The Application of Remote Sensing and Machine Learning to Improve Early Warning Systems for Harmful Algal Events in the Highland Lake Chain, TX

Beginning in 2019, harmful algal events have caused canine deaths in both Lady Bird Lake and Lake Travis located near Austin, Texas. These two reservoirs are part of the larger Highland Lakes chain, managed by the City of Austin Department of Watershed Protection (COA DWP) and the Lower Colorado River Authority (LCRA), which fulfill municipal, commercial, and agricultural water demands.
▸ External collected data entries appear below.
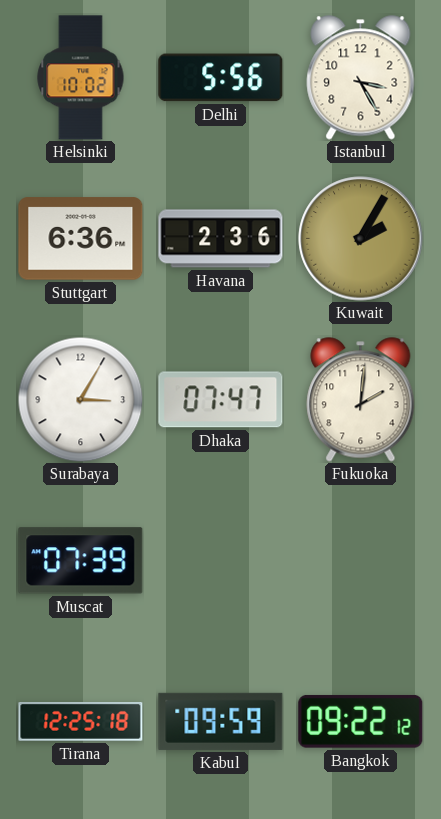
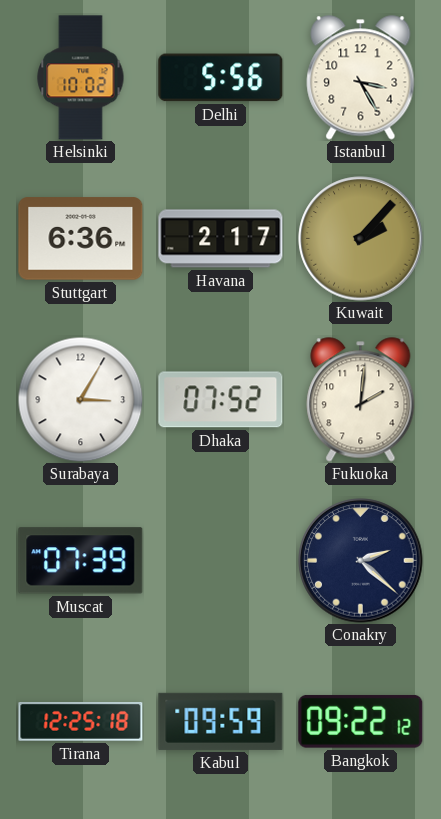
Havana: 2:36 -> 2:17
Kuwait: 2:05 -> 2:07
Dhaka: 07:47 -> 07:52
Conakry: none -> 2:22
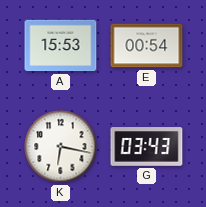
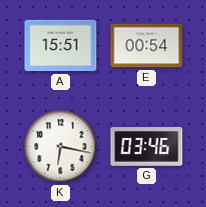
A: 15:53 -> 15:51
G: 03:43 -> 03:46
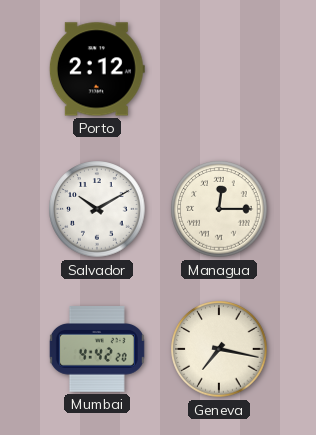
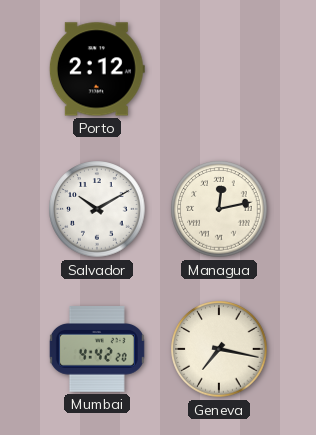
Managua: 12:15 -> 12:13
Given the recent increase in favorable environmental conditions for algal events in central Texas, NASA DEVELOP partnered with LCRA and COA DWP to improve monitoring and early detection of algal events, utilizing satellite remote sensing and machine learning. Spatially and temporally varied chlorophyll a concentrations, cyanobacteria detections, turbidity, and water surface temperature products are used as environmental proxies. Landsat 8 Operational Land Imager (OLI) and the Sentinel-2 MultiSpectral Instrument (MSI) data were used to provide a combined revisit time of up to ~3 days and < 30 m per pixel products. Chlorophyll a concentrations were estimated using a pre-trained Mixture Density Network, and cyanobacteria detection was accomplished using the Broad Wavelength Algae Index, which can differentiate algal blooms from algal proliferations (mats). In situ data were used to validate remotely sensed measurements and quantify uncertainties. Preliminary results show a good fit between the modeled output and in situ observations, suggesting that remote sensing data can be used to retrieve biogeochemical properties and/or inherent optical properties (IOPs) of water columns in these inland human-made lakes. Uncertainties were introduced from the sensitivity to atmospheric correction, inherent mismatch between satellite and sampling data, and a relatively lower signal-to-noise ratio over water. The resulting products enable near real-time monitoring of environmental proxies relevant to algal event presence in the Highland Lakes chain, and will ultimately support water management, decision making, and risk communication.